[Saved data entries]

▬▬▬▬▬▬

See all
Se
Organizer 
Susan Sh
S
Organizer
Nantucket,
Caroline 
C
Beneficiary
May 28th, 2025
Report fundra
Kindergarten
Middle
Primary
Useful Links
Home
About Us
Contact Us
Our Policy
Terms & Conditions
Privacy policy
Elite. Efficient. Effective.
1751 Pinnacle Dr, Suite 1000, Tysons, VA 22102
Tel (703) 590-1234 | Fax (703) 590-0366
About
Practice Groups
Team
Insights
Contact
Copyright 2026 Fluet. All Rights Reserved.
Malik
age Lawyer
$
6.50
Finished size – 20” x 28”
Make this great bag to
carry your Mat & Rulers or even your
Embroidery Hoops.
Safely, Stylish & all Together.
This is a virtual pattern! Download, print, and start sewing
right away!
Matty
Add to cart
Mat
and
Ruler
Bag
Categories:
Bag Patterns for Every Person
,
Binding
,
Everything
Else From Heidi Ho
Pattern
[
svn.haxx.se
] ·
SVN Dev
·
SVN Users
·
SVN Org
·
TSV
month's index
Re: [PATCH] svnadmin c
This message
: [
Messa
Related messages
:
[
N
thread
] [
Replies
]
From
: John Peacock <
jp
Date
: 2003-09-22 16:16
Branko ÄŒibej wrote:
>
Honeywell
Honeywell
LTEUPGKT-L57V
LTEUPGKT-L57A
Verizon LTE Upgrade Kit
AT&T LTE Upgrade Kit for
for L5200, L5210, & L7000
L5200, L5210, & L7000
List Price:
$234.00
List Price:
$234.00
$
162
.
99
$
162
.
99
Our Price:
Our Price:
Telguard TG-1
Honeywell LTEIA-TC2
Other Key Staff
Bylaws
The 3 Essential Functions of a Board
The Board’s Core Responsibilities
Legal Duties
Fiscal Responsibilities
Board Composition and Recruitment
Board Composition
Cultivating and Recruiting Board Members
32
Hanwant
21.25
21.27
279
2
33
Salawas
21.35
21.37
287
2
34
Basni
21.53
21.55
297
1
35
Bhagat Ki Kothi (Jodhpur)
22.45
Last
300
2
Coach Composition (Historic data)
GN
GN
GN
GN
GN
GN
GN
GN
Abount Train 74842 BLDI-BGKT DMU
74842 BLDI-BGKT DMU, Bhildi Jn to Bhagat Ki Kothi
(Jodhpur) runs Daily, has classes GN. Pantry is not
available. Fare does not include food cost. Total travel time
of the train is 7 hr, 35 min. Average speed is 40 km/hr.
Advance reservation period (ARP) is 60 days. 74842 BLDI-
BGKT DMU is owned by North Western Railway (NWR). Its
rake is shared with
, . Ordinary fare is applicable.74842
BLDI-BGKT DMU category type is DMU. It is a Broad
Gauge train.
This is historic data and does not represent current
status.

▬▬▬▬▬▬

## Your goal
Repeat exactly the lines above from the one with "Safely, Stylish & all Together." up to and including the one with "month's index". No other line belongs in the reply.

## Your solution
Safely, Stylish & all Together.
This is a virtual pattern! Download, print, and start sewing
right away!
Matty
Add to cart
Mat
and
Ruler
Bag
Categories:
Bag Patterns for Every Person
,
Binding
,
Everything
Else From Heidi Ho
Pattern
[
svn.haxx.se
] ·
SVN Dev
·
SVN Users
·
SVN Org
·
TSV
month's index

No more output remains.